▶ Your goal: Answer with one number only: the count of lines below that hold the word "nepalbritain".

▶ Data:
□ □ □
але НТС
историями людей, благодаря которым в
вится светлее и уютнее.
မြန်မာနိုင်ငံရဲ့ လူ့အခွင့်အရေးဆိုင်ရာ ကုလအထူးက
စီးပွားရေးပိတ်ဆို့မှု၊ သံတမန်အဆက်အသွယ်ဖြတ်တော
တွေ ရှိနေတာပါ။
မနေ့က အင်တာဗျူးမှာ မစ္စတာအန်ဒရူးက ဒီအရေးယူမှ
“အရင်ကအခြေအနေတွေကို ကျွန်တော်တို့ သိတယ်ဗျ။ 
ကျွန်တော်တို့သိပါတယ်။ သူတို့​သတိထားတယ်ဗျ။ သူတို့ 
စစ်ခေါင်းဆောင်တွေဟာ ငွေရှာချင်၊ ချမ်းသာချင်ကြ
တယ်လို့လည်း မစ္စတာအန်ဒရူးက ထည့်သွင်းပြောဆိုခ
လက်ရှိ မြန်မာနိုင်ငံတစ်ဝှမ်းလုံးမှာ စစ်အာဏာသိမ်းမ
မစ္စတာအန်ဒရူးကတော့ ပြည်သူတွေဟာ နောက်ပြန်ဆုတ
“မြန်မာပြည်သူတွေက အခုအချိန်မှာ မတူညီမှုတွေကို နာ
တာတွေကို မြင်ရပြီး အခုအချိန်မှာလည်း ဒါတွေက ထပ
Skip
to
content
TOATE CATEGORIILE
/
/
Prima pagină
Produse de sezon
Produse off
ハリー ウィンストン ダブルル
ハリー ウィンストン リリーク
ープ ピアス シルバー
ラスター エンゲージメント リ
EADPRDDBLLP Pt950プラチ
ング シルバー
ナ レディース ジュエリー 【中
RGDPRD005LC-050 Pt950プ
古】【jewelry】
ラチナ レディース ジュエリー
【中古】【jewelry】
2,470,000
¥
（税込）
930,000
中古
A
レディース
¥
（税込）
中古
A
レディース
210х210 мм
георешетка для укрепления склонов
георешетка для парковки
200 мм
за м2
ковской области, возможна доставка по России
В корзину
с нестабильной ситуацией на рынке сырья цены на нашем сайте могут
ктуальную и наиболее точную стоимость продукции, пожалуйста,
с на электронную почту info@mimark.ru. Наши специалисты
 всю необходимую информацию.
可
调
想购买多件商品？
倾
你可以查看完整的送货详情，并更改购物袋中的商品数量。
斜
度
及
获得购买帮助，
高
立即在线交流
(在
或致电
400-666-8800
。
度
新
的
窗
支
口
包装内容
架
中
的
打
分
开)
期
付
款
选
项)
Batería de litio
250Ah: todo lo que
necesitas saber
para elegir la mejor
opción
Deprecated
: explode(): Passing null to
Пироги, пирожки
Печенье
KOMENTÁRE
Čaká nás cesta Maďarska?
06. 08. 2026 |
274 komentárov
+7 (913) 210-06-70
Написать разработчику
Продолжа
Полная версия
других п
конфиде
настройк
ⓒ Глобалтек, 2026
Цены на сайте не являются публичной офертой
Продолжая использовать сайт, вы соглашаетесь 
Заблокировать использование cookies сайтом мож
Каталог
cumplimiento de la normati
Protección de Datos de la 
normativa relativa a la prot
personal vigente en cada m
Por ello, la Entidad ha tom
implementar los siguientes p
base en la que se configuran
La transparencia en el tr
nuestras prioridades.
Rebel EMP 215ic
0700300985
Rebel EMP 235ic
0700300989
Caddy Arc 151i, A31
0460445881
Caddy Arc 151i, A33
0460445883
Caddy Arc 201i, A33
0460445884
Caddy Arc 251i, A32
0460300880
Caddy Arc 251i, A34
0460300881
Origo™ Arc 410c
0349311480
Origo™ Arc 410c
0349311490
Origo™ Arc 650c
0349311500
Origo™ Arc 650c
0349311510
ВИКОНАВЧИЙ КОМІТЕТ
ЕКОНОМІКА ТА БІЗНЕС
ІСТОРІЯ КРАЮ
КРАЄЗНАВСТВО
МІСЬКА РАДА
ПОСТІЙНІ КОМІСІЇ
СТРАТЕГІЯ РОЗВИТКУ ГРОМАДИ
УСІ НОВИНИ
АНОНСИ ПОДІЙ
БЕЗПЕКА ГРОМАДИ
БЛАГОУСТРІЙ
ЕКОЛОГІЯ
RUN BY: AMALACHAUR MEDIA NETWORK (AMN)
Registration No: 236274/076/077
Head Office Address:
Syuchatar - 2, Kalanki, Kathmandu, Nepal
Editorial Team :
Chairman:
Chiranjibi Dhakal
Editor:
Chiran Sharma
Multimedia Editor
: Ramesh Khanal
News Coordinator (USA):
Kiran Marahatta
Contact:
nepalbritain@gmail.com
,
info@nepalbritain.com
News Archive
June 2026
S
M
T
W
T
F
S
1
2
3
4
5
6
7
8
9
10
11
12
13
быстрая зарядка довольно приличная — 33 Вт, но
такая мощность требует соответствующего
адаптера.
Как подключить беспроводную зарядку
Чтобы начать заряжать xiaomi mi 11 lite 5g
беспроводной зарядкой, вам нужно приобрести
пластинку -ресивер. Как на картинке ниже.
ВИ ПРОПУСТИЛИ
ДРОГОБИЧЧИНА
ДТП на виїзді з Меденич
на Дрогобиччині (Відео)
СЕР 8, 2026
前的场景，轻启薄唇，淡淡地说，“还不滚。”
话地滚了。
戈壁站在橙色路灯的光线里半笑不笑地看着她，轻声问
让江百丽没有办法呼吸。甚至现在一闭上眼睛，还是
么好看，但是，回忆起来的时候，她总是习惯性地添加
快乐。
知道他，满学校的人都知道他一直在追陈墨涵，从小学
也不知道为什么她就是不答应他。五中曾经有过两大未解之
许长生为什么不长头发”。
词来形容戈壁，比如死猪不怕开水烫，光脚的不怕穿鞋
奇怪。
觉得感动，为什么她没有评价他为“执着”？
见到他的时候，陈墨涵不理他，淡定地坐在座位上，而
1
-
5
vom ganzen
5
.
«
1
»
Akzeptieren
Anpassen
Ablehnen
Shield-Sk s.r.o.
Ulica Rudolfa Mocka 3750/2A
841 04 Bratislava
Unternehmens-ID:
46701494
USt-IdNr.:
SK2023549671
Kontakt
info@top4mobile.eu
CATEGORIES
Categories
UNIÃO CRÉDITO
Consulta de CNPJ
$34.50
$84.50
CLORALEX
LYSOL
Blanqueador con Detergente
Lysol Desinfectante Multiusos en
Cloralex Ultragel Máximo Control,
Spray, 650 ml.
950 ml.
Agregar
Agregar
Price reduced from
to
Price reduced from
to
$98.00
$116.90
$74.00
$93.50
□ □ □
▶ Written solution: 2